I knew going into it that the batteries for the trolling system were about done as the previous owner told me he would only get maybe 4 hours out of them at 4-6 setting with the older terrova .


The components I used on this update were all brand new this April and were installed on my other boat paired with an XI5 without issue. I redone the battery compartment on the new rig and installed the batteries / replaced the charger with my newer unit.

Everything is nice and orderly, lol.

I haven’t had the opportunity until recently to put much time on the boat, and this is where I’m slightly puzzled.


While trolling recently (maybe 2 ½ - 3 hours in) the terrova was unable to maintain course heading. Prior to that it, was running at a 4 setting to control direction with the kicker providing the main propulsion without issue.

We hung it up on trolling and decided to do a little perching and the terrova wouldn’t stay in anchor mode for longer than 30-45 seconds before it would kick out.

The battery display indicator on the terrova also indicated dead batteries.


So upon returning home – I did a thorough inspection of the system. The only irregular thing I found (and still puzzles me) was battery 1 was at 9.78v while battery 2 was at 12.3 volts. I plugged in the charger system and verified that each bank was working correctly.

Both batteries came up and charged correctly and holding, which if a plate had broken in the batt. 1 I would not see it come up to full charge and display a lower voltage.

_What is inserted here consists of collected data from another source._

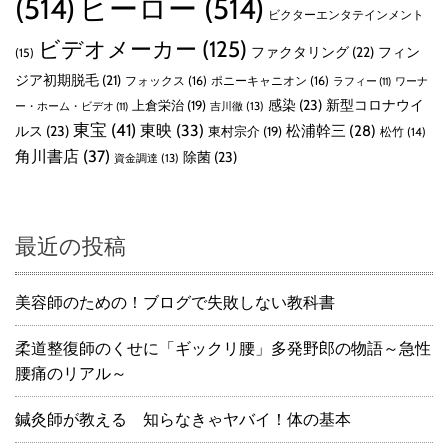
(514)
ヒーロー
(514)
ビクターエンタテインメント
ビデオメーカー
(125)
ファクタリング
(22)
フィン
(15)
ジア初期脱毛
(21)
フォックス
(16)
ポニーキャニオン
(16)
ラフィー
(11)
ワーナ
感染
(23)
新型コロナウイ
上倉栄治
(19)
吉川徹
(13)
ー・ホーム・ビデオ
(11)
東宝
(41)
東映
(33)
ルス
(23)
松浦幹三
(28)
東村宗介
(19)
松竹
(14)
角川書店
(37)
除菌
(23)
資金調達
(13)
最近の投稿
美容師のための！ブログで失敗しない教科書
柔道整復師のくせに「ギックリ腰」多発野郎の物語～急性
腰痛のリアル～
鍼灸師が教える 知らなきゃヤバイ！体の基本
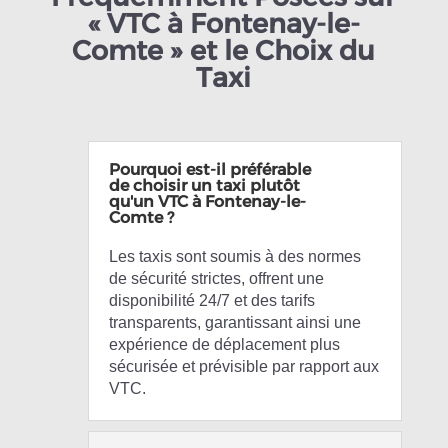
« VTC à Fontenay-le-
Comte » et le Choix du
Taxi
Pourquoi est-il préférable
de choisir un taxi plutôt
qu'un VTC à Fontenay-le-
Comte ?
Les taxis sont soumis à des normes
de sécurité strictes, offrent une
disponibilité 24/7 et des tarifs
transparents, garantissant ainsi une
expérience de déplacement plus
sécurisée et prévisible par rapport aux
VTC.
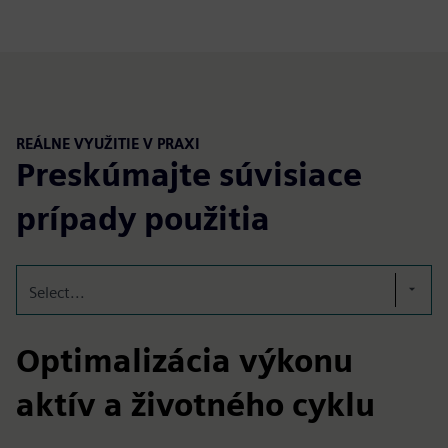
REÁLNE VYUŽITIE V PRAXI
Preskúmajte súvisiace
prípady použitia
Select...
Optimalizácia výkonu
aktív a životného cyklu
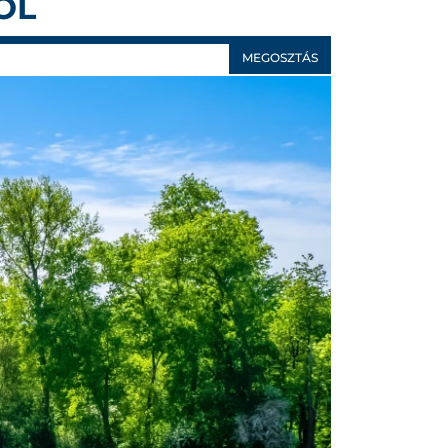
ÓL
MEGOSZTÁS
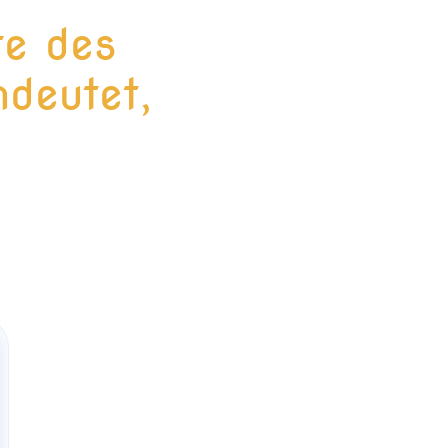
te des
deutet,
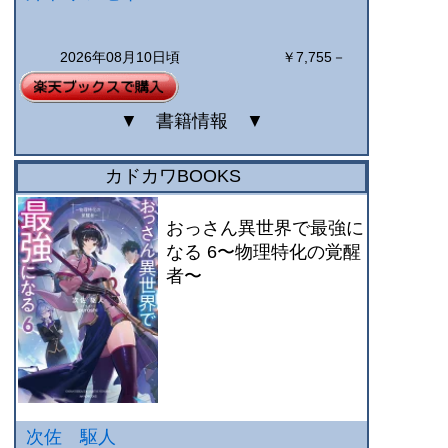
2026年08月10日頃
￥7,755－
▼
書籍情報
▼
カドカワBOOKS
おっさん異世界で最強に
なる 6〜物理特化の覚醒
者〜
次佐 駆人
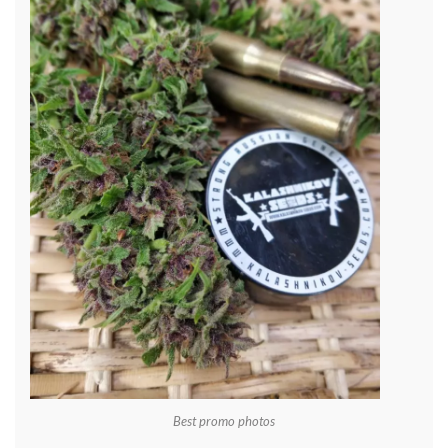
Best promo photos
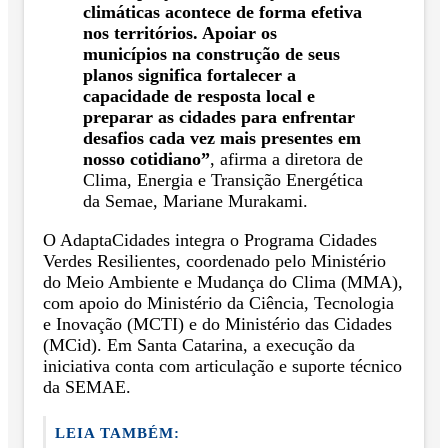
climáticas acontece de forma efetiva
nos territórios. Apoiar os
municípios na construção de seus
planos significa fortalecer a
capacidade de resposta local e
preparar as cidades para enfrentar
desafios cada vez mais presentes em
nosso cotidiano”
, afirma a diretora de
Clima, Energia e Transição Energética
da Semae, Mariane Murakami.
O AdaptaCidades integra o Programa Cidades
Verdes Resilientes, coordenado pelo Ministério
do Meio Ambiente e Mudança do Clima (MMA),
com apoio do Ministério da Ciência, Tecnologia
e Inovação (MCTI) e do Ministério das Cidades
(MCid). Em Santa Catarina, a execução da
iniciativa conta com articulação e suporte técnico
da SEMAE.
LEIA TAMBÉM:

When this system was paired with the XI5 on the other boat, there were 0 issues and you could troll and anchor mode without issue for 8-10 hours easy.

I’m considering swapping out the terrova for the XI5 as that’s the only variable I can think of, that the Terrova may have an issue?

I’m open to discussion / opinions.


Thank You


----------



## bustedrod (May 13, 2015)

to help get a hydrometer , check each cell for its specific gravity. I have had new batts go bad. good luck


----------



## leeabu (Apr 10, 2004)

Can a plate in the one battery be warping only under load and shorting out. Should be able to hook a voltmeter to it under load and see if it drops.


----------



## 1977 walleye guy (Mar 11, 2006)

Update:
So after a little more research and testing.
Based on a another thread on an engineering site - I moved swapped the battery locations ( 1to2 , 2 to 1) and kept the charger banks the same.
After charging and letting the batteries stabilize ( rest for 8 hours) Battery 1 13.0 volts even and Battery 2 - 13.68 volts.
This already was a bit of a red flag that the battery was failing.
Had the opportunity to run the rig last night (bite was slow but picked a limit of eyes) and almost immediately battery 1 dropped to 9.5 volts.
So I'm convinced that battery I has some internal problem.
Shame but it happens
Hope this helps someone in the future.


----------



## Shortdrift (Apr 5, 2004)

Dead cel


----------



## 1977 walleye guy (Mar 11, 2006)

Shortdrift said:


> Dead cel


Yes sir!


----------